By adding goals, assists, and serious set-piece threat to his game, Rice has established himself as arguably the best midfielder in world football. He finally got his hands on one of the game’s biggest prizes as Arsenal ended their Premier League title drought in 2026. It could be a golden summer for England if Rice starts cooking in North America.
2. Harry Kane (Bayern Munich)

Despite Haaland’s heroic, Harry Kane is, arguably, the world’s best target man.
The relative mystique of foreign leagues can often inflate a player’s reputation as we are fed their many highlights and rarely see their 4/10s, the days they’d rather not remember, their misses, their failures. The Premier League, in all its hyper-exposed, tribal glory, is often not a place where rival fans can appreciate world class talent when they see it. When Kane moved to Germany and made such a mockery of the Bundesliga, everyone finally saw the plain truth.
Kane’s season-end tallies remain consistently high, with a bundle of assists and uncountable contributions setting him above almost every other striker in the world. In 2025/26, he netted a ridiculous 61 goals in 51 games for his club.
Of course, when it comes to sheer numbers, Haaland is ripping up every record he can lay his hands on, but dare we suggest Haaland’s all-around game is, by Kane’s standards, almost… limited? The City star is a ruthless finisher and constant menace against the backline, but Kane offers similarly lethal goalscoring ability with the technical talents of a fully fledged playmaker to boot.
The England captain’s finishing is exemplary, his positioning to accommodate for a lack of raw pace is second-to-none, though his unique selling point is his uncanny creative ability, to pick a pass from deep, to swing a cross in, to play the No.10 and No.9 roles simultaneously and effectively and he achieved all of that in a Tottenham team that, with the greatest respect, was simply not at his level and rarely has been near his standard.
Kane is the greatest natural No.9 in world football right now.
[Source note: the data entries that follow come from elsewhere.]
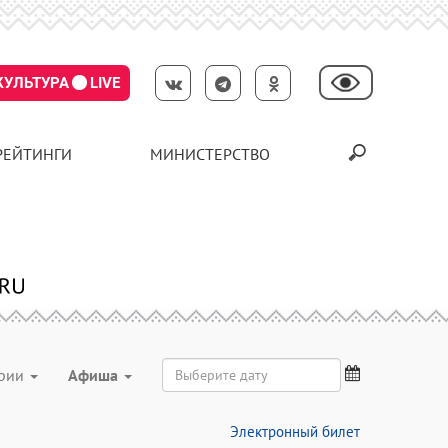
КУЛЬТУРА
LIVE
РЕЙТИНГИ
МИНИСТЕРСТВО
ории
Aфиша
Электронный билет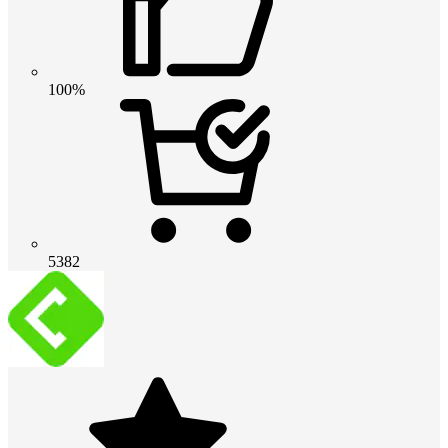
100%
5382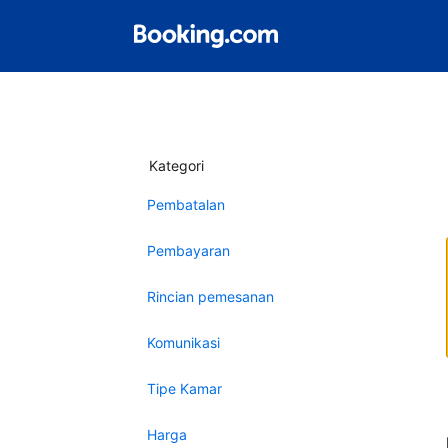
Kategori
Pembatalan
Pembayaran
Rincian pemesanan
Komunikasi
Tipe Kamar
Harga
He will, undoubtedly, be in the Ballon d’Or conversation if he leads England to the World Cup trophy in North America.
1. Kylian Mbappé (Real Madrid)

Mbappé is a megastar forged by the crucible of the World Cup. It’s an old-school way to achieve greatness given the prominence of the Champions League and Premier League, but Mbappé’s international heroics prove his ability and mentality beyond all reasonable doubt.
Like Neymar, Messi and many before, he made a mockery of Ligue 1, but his form on the global stage for both club and country puts him out in front. Despite being on the losing side, his World Cup 2022 final hat-trick will go down as the stuff of legends – a big time performance from a big time player.
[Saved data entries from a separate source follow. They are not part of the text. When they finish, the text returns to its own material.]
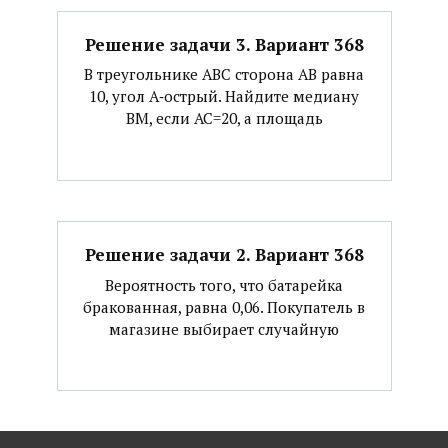
Решение задачи 3. Вариант 368
В треугольнике АВС сторона АВ равна
10, угол А‐острый. Найдите медиану
ВМ, если АС=20, а площадь
Решение задачи 2. Вариант 368
Вероятность того, что батарейка
бракованная, равна 0,06. Покупатель в
магазине выбирает случайную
Mbappé was often portrayed as a dramatic soap character in the long-brewed psychodrama between PSG and Real Madrid ahead of his transfer, a large portion of his mind fixed on off-field politics, but the character he showed throughout the World Cup, his mentality and steely determination to drag his team kicking and screaming to the trophy has elevated him to the very top of the ladder.
The 27-year-old is one of the fastest footballers we’ve ever seen grace the field, with shooting technique like no other. He can strike the ball on the run or with immense power from a dead standing start, he can finesse shots low into the corners or drill the ball high and rising into the roof of the net. If you offer him an inch of the goal, he will punish you, mercilessly.
He netted a ferocious haul of 31 goals in 34 La Liga games during his maiden voyage with Real Madrid, plus seven goals in 14 Champions League matches. Despite rumblings of discontent from the famously patient Bernabeu crowd in 2025/26, he averaged nearly a goal per game across all competitions to cement his standing.
Kylian Mbappé remains our best football player in the world 2026.
Harry Kane may be in freakishly-good form and Lamine Yamal the hot prospect heading towards the summit, but Mbappé is untouchable for the time being.
Do you agree with our list? Of course you don’t! And that’s totally fine, even though you are completely wrong.